* Work required
The required result is a copy of each line below in which "News" appears.
════════════════════
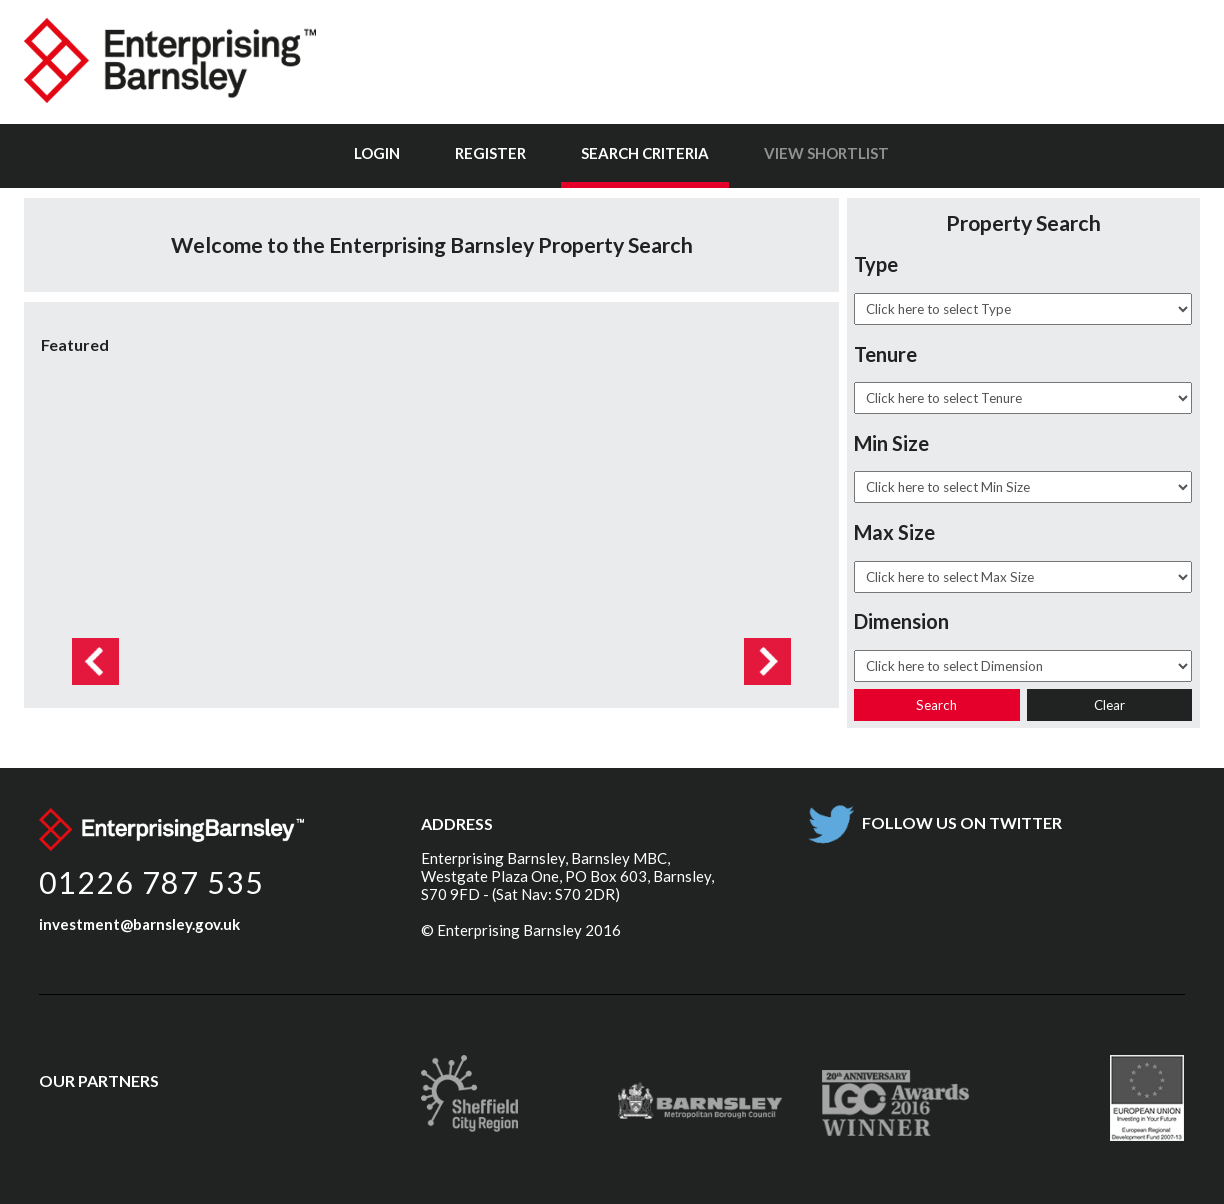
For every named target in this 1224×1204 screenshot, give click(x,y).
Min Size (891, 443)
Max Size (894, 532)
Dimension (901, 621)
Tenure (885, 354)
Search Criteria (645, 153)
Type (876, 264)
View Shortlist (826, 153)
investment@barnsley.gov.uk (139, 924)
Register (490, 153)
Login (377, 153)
════════════════════
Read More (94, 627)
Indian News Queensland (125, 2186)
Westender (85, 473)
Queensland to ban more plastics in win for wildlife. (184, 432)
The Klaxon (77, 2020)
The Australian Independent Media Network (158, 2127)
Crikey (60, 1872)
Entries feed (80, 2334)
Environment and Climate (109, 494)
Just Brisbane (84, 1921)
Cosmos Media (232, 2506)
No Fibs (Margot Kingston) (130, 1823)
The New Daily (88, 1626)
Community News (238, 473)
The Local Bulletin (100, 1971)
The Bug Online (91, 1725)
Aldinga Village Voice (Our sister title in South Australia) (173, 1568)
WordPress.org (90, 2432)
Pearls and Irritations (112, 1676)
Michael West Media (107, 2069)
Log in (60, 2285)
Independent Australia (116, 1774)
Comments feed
════════════════════
* Solution
Indian News Queensland (125, 2186)
Community News (238, 473)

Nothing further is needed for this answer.